Chapitre 97/15164%~15 min de lecture2 877 mots

« Aaahhhhhhhh— ! Aaahhhhhhhh— ! Aaahhhhhhhh— ! Aaahhhhhhhh— ! Aaahhhhhhhh— ! Aaahhhhhhhh— ! »

« … Qu'est-ce qui lui prend, bordel ? » frémit Rogerio, se frottant les bras comme si elle avait la chair de poule.

« Elle est bloquée dans le temps », répondis-je, examinant le visage de la femme sous sa capuche.

Son visage était figé dans un cri, les yeux écarquillés par la terreur, laissant échapper un gémissement ininterrompu. Le rythme de ses cris, le faible tressaillement de ses pupilles et les plis de sa peau se répétaient en boucle constante. Son badge indiquait 963 — un an avant l'abolition de Lokralen.

« Aaahhhhhhhh— ! Aaahhhhhhhh— ! Aaahhhhhhhh— ! »

« Rogerio, tu peux faire taire ces gémissements ? »

« Ah, bien sûr. » Rogerio l'enveloppa rapidement dans un sort de Silence. Le son cessa, mais son expression horrifiée et sa posture statufiée restèrent identiques. « Pour que ça tienne longtemps, il me faut une pierre de mana. Quelqu'un en a une ? »

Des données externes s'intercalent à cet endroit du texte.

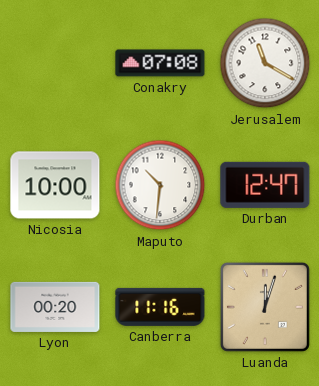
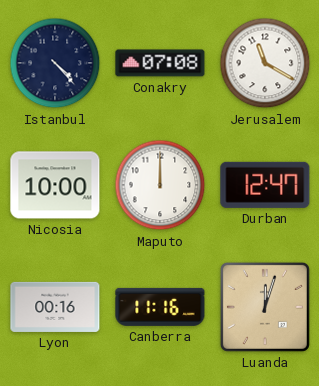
Istanbul: none -> 4:23
Maputo: 10:31 -> 12:00
Lyon: 00:20 -> 00:16
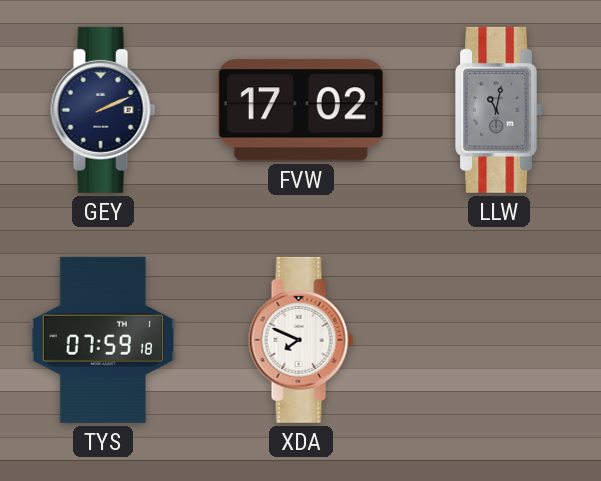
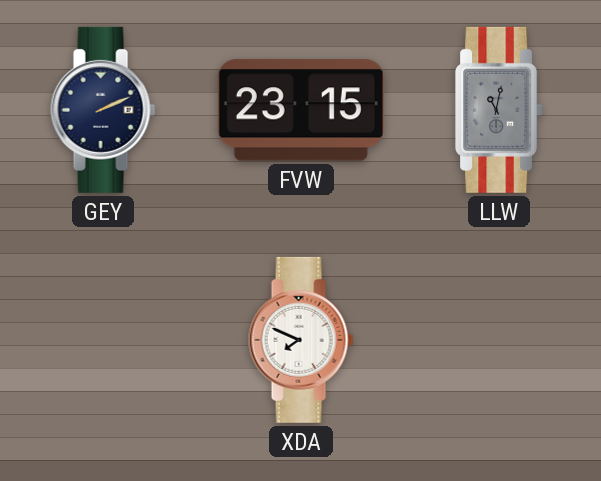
FVW: 17:02 -> 23:15
TYS: 07:59 -> none
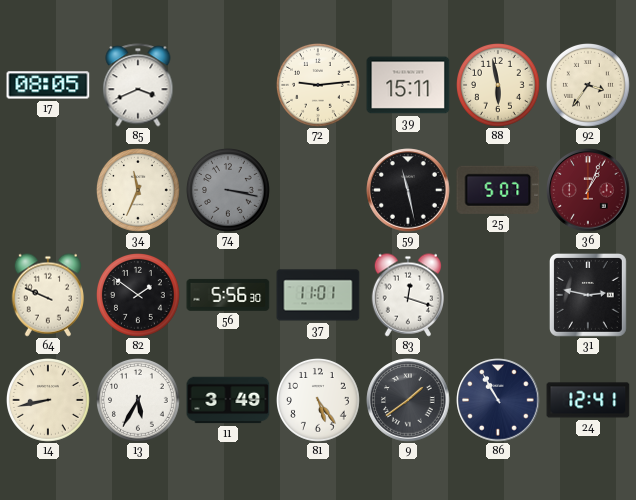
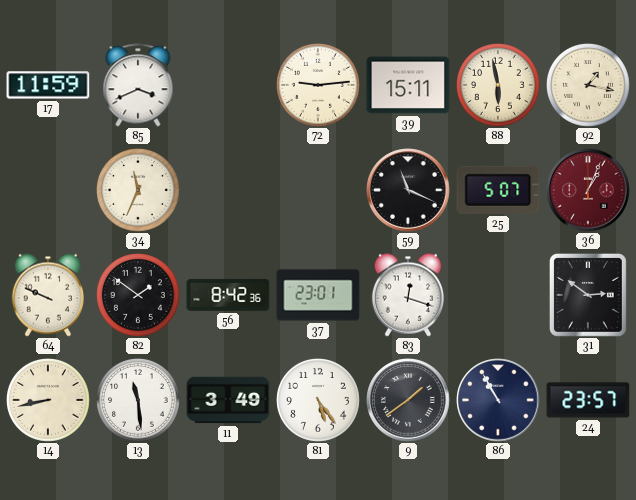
17: 08:05 -> 11:59
92: 3:36 -> 1:17
74: 3:17 -> none
59: 11:28 -> 11:19
56: 5:56 -> 8:42
37: 11:01 -> 23:01
31: 2:47 -> 2:51
13: 5:35 -> 11:29
24: 12:41 -> 23:57
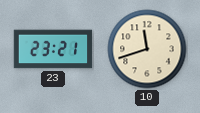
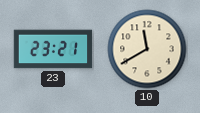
10: 11:42 -> 11:40
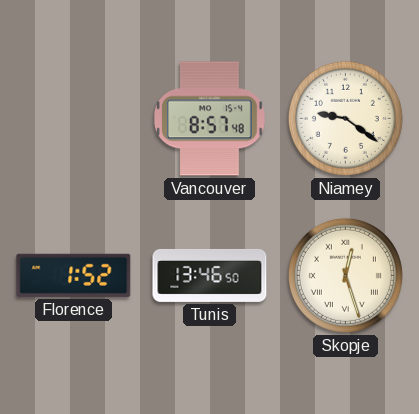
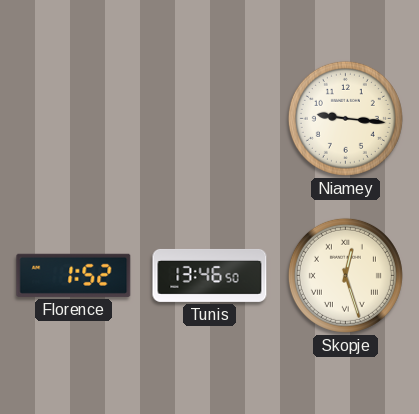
Vancouver: 8:57 -> none
Niamey: 9:21 -> 9:16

Kreto plongea la main dans sa poche intérieure, tendit un orbe de cristal et demanda : « Cela suffira-t-il ? »

« Oh, oui, oui », répondit Rogerio, fixant le sort de Silence avec l'orbe de cristal comme médium et y insufflant un peu plus de son mana. « Ça devrait le faire. Mais, Deculein, t'as dit de pas la toucher. Pourquoi ? »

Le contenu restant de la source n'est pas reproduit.